"Jim Cramer's bad bets". That's the title of an article written by Bill Alpert for Barron's and recently posted on the MSN Money website.
The article's subtitle: "Barron's tracks the 'Mad Money' host's stock picks and comes to one conclusion: Steer Clear". Ouch.
Well, I've never been much of a Jim Cramer watcher, but I am aware of the ongoing debates concerning his show, his antics, and his investment recommendations. So naturally, I was rather interested to check out this article. I think you will find it interesting as well, whether you are a fan of the "J-Man" or not.
The piece takes a very sensible, and skeptical, look at the value of Jim Cramer's on-air stock recommendations.
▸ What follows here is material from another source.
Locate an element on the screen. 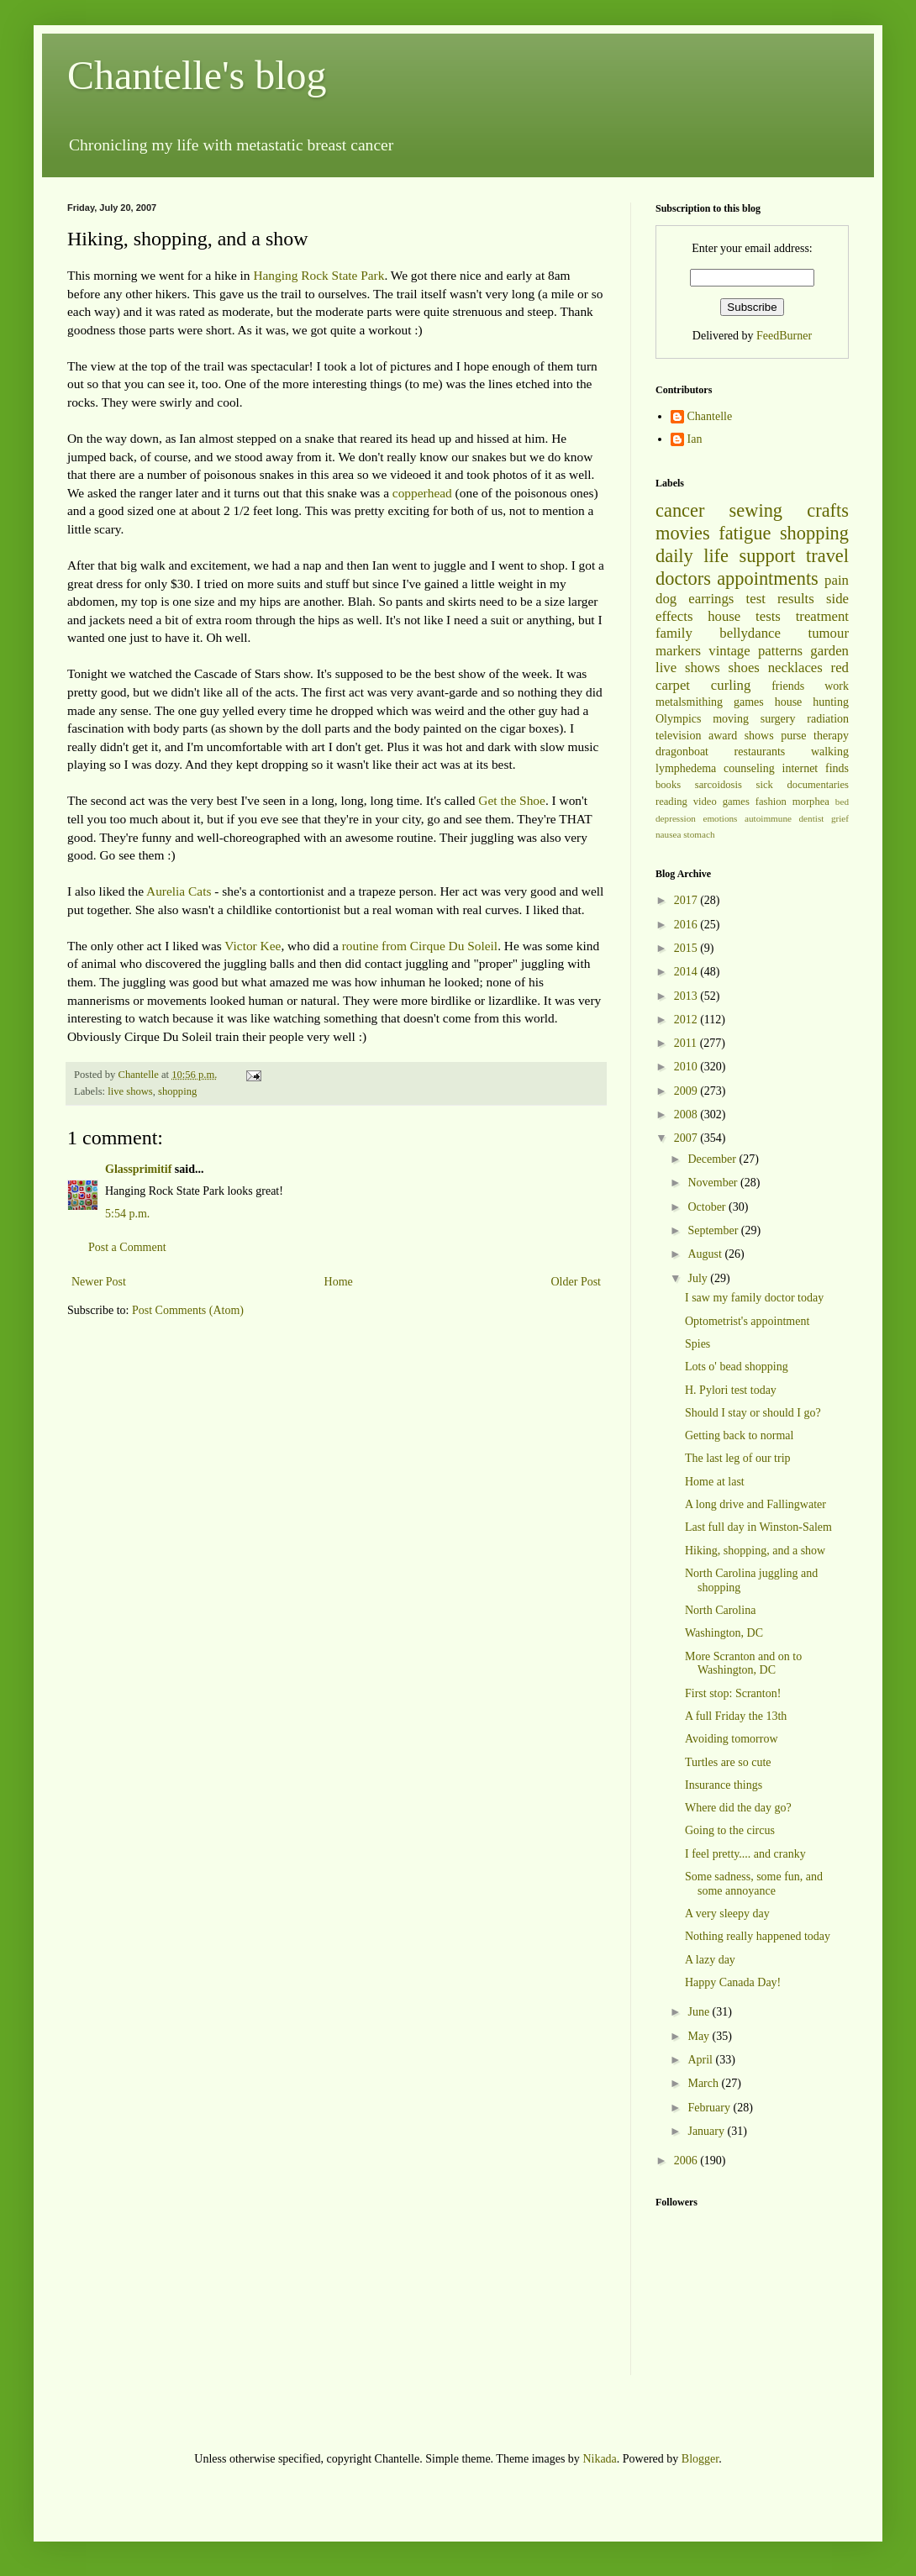  2011 is located at coordinates (687, 1043).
On further examination of the available metrics for Cramer's stock-touting performance, Alpert finds that the overall performance of these picks offers little to shout about.
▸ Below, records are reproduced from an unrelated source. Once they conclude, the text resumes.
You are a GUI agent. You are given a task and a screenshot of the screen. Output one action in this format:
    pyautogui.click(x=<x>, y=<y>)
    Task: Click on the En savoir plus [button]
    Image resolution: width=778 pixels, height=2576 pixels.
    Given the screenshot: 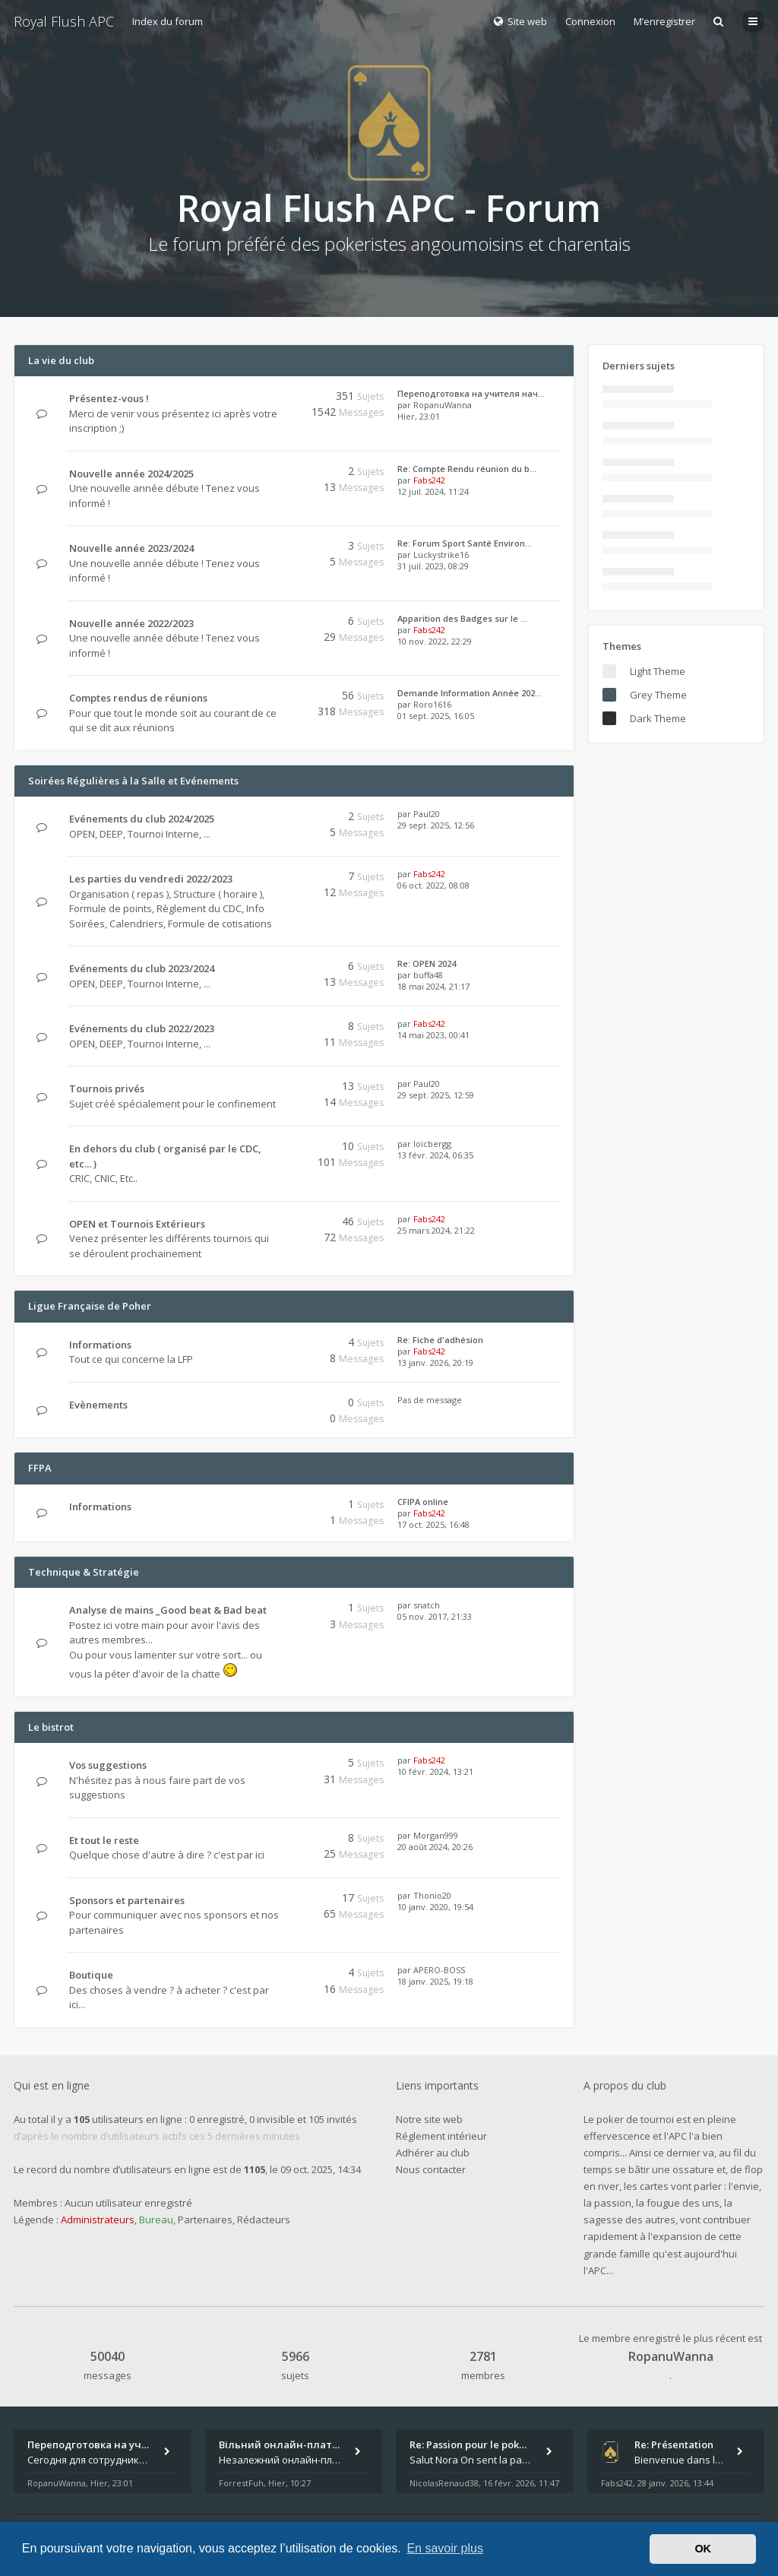 What is the action you would take?
    pyautogui.click(x=444, y=2548)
He also calls on CNBC to provide a more thorough database of the show's on-air picks, having found the available records to be rather selective, at best.
Kudos are given to Cramer for his accomplishments as a financial "renaissance man"; his triumphs as an on-the-field financial reporter, author, hedge-fund manager, and web innovator are noted.
You won't find an unfair character assassination of Cramer here, but you will be left with the thought of "more disclosure, please" when it comes to judging his on-air investment picks.
Give the article a look, and make a special note of its emphasis on tracking an investor's stated (or hypothetical) performance record. When it comes to judging the acumen of any investment guru, similar lessons may apply.